Update Language Script Info


  1. Rick should have checked in spreadsheets in {cldrdata}\tools\java\org\unicode\cldr\util\data, with names of the form:
    1. country_language_population_raw.txt
    2. language_script_raw.txt
    3. For a descriptions of the contents, see Language Script Guidelines
    4. Do not edit the above files with a plain text editor; they are tab-delimited UTF-8 with many fields and should be imported/edited with a spreadsheet editor. Rick uses Excel, but Google sheets should also work fine.
  2. The world bank, un, and factbook data should be updated as per Updating Population, GDP, Literacy
  3. Note that there is an auxiliary file util/data/external/other_country_data.txt, which contains data that supplements that. If there are errors below because the country population is less than the language population, then that file may need updating.
  4. Run the tool ConvertLanguageData.
    1. -DADD_POP=true; for error messages.
    2. If there are any different country names, you'll get an error:  edit external/alternate_country_names.txt to add them.
    3. Look for failures in the language vs script data, following the line:
      • Problems in language_script_raw.txt
    4. Look for Territory Language data, following the line:
      • Possible Failures ...
        • In Basic Data but not Population > 20%
        • and the reverse.
    5. Look for general problems, following the line:
      • Failures in Output.
      • It will also warn if a country doesn't have an official or de facto official language.
    6. Send all the error reports back to Rick. Work until resolved.
  5. It creates files:
    • {generated}supplemental/supplementalData.xml
  6. Carefully diff against the corresponding {cldrdata}/common/supplemental/ file.
  7. If all looks well, copy over.
  8. Then run QuickCheck to verify that the DTD is in order, and check in.

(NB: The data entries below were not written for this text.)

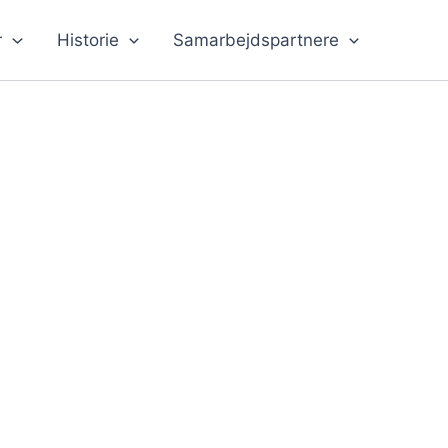
r
Historie
Samarbejdspartnere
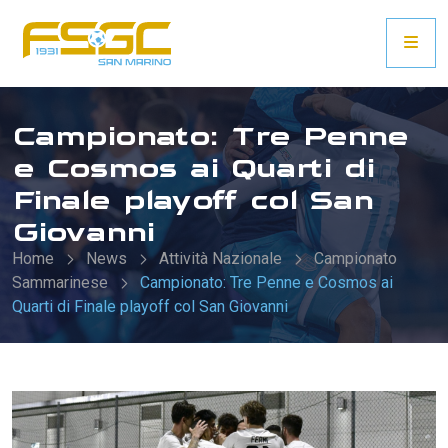
Campionato: Tre Penne
e Cosmos ai Quarti di
Finale playoff col San
Giovanni
Home
News
Attività Nazionale
Campionato
Sammarinese
Campionato: Tre Penne e Cosmos ai
Quarti di Finale playoff col San Giovanni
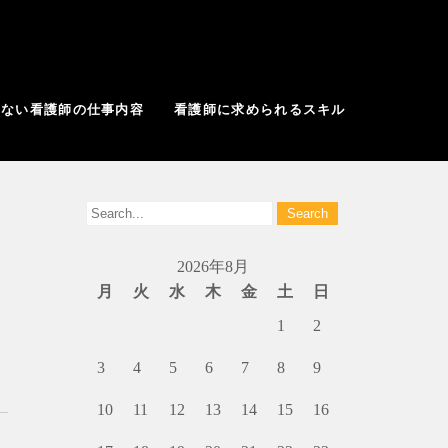
はない看護師の仕事内容
看護師に求められるスキル
2026年8月
月
火
水
木
金
土
日
1
2
3
4
5
6
7
8
9
10
11
12
13
14
15
16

Update the supplementalData.xml <territoryContainment>

  1. Note: should automate this! (JCE: These instructions are too fragile to be useful.  "Copy the table" results will vary widely depending on which browser you use!)
  2. For the basic containment, go to http://unstats.un.org/unsd/methods/m49/m49chang.htm. Check if anything has changed.
  3. Then go to http://unstats.un.org/unsd/methods/m49/m49regin.htm, copy the table, and paste into util/data/external/m49_raw.txt. Diff with old
  4. For the UN, go to http://www.un.org/en/member-states/index.html. Copy the table, and paste into util/data/external/un_member_states_raw.txt. Diff with old.
  5. For the EU, do the same with https://europa.eu/european-union/about-eu/countries/member-countries_en, into util/data/external/eu_member_states_raw.txt
  6. For the EZ, do the same with http://ec.europa.eu/economy_finance/euro/adoption/euro_area/index_en.htm, into util/data/external/ez_member_states_raw.txt
  7. If there are changes, update <territoryContainment>